The government assistance programs Walmart workers need to make ends meet because of their low wages aren’t the only way Walmart relies on the government to subsidize its business model. A major Tampa Bay Times expose finds that local Walmarts are basically using the police as a private security force.
Law enforcement logged nearly 16,800 calls in one year to Walmarts in Pinellas, Hillsborough, Pasco and Hernando counties, according to a Tampa Bay Times analysis. That’s two calls an hour, every hour, every day.
Local Walmarts, on average, generated four times as many calls as nearby Targets, the Times found. Many individual supercenters attracted more calls than the much larger WestShore Plaza mall.

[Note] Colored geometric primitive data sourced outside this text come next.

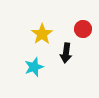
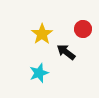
black arrow: moved 1 px up; rotated 120 degrees clockwise
cyan star: moved 5 px right, 6 px down
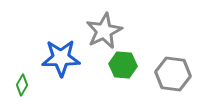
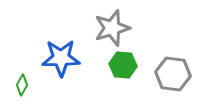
gray star: moved 8 px right, 3 px up; rotated 9 degrees clockwise
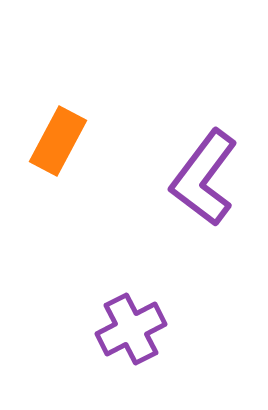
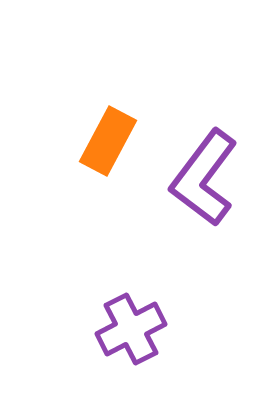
orange rectangle: moved 50 px right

When it comes to calling the cops, Walmart is such an outlier compared with its competitors that experts criticized the corporate giant for shifting too much of its security burden onto taxpayers. Several local law enforcement officers also emphasized that all the hours spent at Walmart cut into how often they can patrol other neighborhoods and prevent other crimes.
In line with the overall understaffing that’s been a problem for Walmart in recent years, stores don’t have uniformed security guards who might discourage the kind of minor problems—small-scale shoplifting, panhandling, suspected truancy, and the like—that account for a majority of the calls to police. This is a major drain on the resources of law enforcement agencies:
In August, a Walmart employee called the department after a 33-year-old man stole a $6.39 electric toothbrush. The officer arrived in three minutes, talked to a Walmart employee, arrested the man, and then made the 19-mile trip to the Land O’Lakes jail. After finishing the paperwork, the officer was free to take another call.
Total elapsed time: 2 ½ hours.
Walmart: as bad for local communities as it is for its own workers.